FAQ: Collective Bargaining Agreement and Multiple Activities

My company has two activities of comparable size. How to decide?

The relevant criterion should be applied based on the nature of the company: turnover for commercial enterprises, and workforce for industrial enterprises. If the two activities are perfectly equal, case law tends to favor the activity that best characterizes the company’s primary objective, considering its history, positioning, and prospects.

My APE code does not correspond to my actual activity. Should I change my convention?

Yes. The APE code has only indicative value and does not determine the applicable agreement. The actual and primary activity takes precedence. If there is a discrepancy, you must apply the convention related to your actual activity and request the modification of your APE code from INSEE.

Can a different collective bargaining agreement be applied voluntarily?

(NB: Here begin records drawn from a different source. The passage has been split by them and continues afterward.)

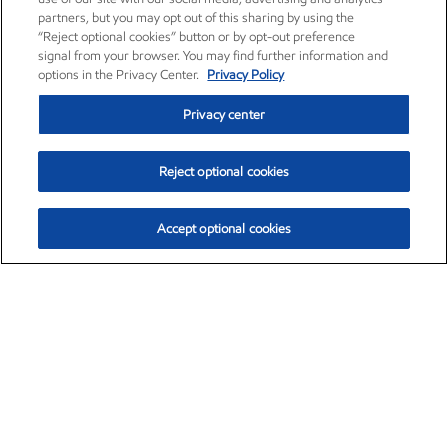
partners, but you may opt out of this sharing by using the
“Reject optional cookies” button or by opt-out preference
signal from your browser. You may find further information and
options in the Privacy Center.
Privacy Policy
Privacy center
Reject optional cookies
Accept optional cookies
Exxon Mobil Corporation (XOM)
$153.04
$-1.80 (-1.16%)
4:00pm ET
•
Aug. 7, 2026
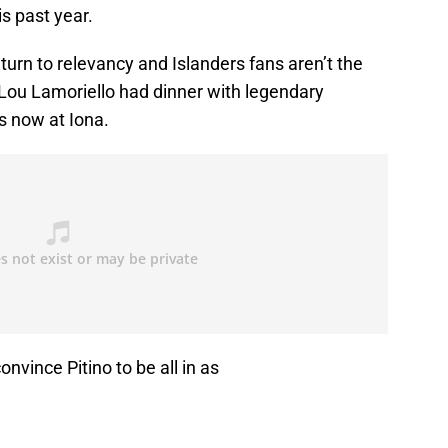
s past year.
turn to relevancy and Islanders fans aren’t the
, Lou Lamoriello had dinner with legendary
is now at Iona.
nvince Pitino to be all in as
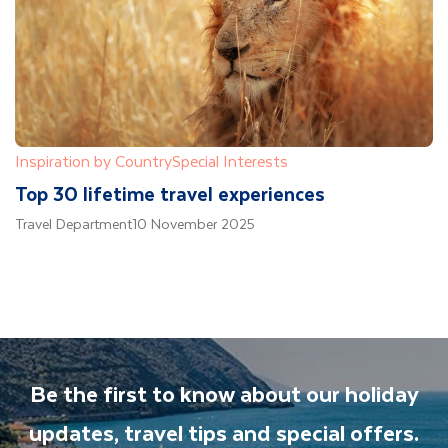
Inspiration by Country
Special Interests
Top 30 lifetime travel experiences
Travel Department
10 November 2025
Be the first to know about our holiday
updates, travel tips and special offers.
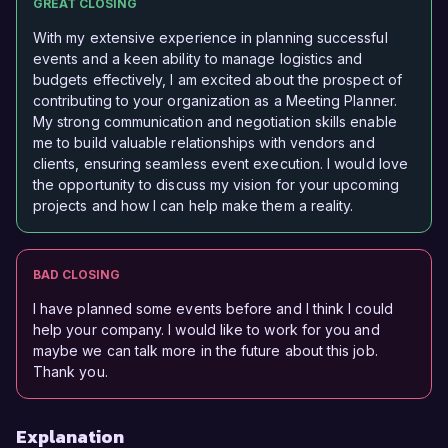
GREAT CLOSING
With my extensive experience in planning successful
events and a keen ability to manage logistics and
budgets effectively, I am excited about the prospect of
contributing to your organization as a Meeting Planner.
My strong communication and negotiation skills enable
me to build valuable relationships with vendors and
clients, ensuring seamless event execution. I would love
the opportunity to discuss my vision for your upcoming
projects and how I can help make them a reality.
BAD CLOSING
I have planned some events before and I think I could
help your company. I would like to work for you and
maybe we can talk more in the future about this job.
Thank you.
Explanation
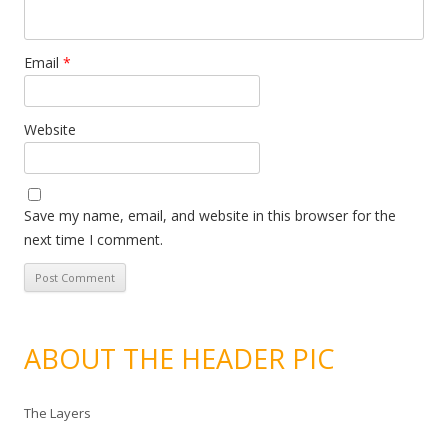
Email
*
Website
Save my name, email, and website in this browser for the
next time I comment.
ABOUT THE HEADER PIC
The Layers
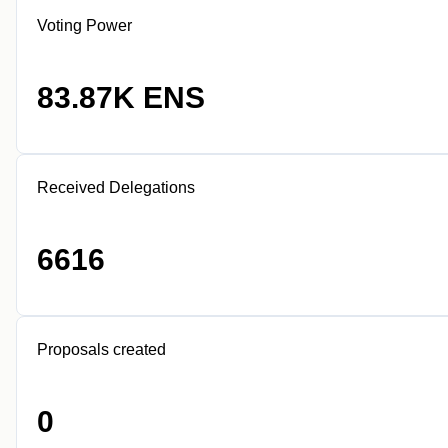
Voting Power
83.87K ENS
Received Delegations
6616
Proposals created
0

An employer may choose to voluntarily apply a more favorable agreement than the one to which it would normally be subject. However, this voluntary application does not exempt the employer from respecting the mandatory provisions of the convention that actually applies. It also creates a commitment that the employer can only denounce according to the denunciation rules of traditional practices.

What happens during a merger if the two companies have different conventions?

The absorbed company’s agreement is challenged. Transferred employees retain the benefit of their previous convention for a maximum of 15 months (3 months’ notice + 12 months of survival). During this period, the employer must negotiate a substitution agreement. If this does not occur, the receiving company’s convention applies, with the guarantee of maintaining the annual salary earned during the last 12 months.

Can each establishment of my company have its own convention?

Yes, provided that each establishment operates a distinct and autonomous activity. Case law requires that the establishment constitutes a genuine independent center of activity, with its own management, workforce, and activity. Simple internal departments are not sufficient.

Can an employee contest the convention applied by their employer?

Yes. An employee can take the matter to the labor court to establish that the convention actually applicable is different from that applied by the employer. They can seek wage and conventional benefits claims for up to three years, as well as damages for the harm suffered.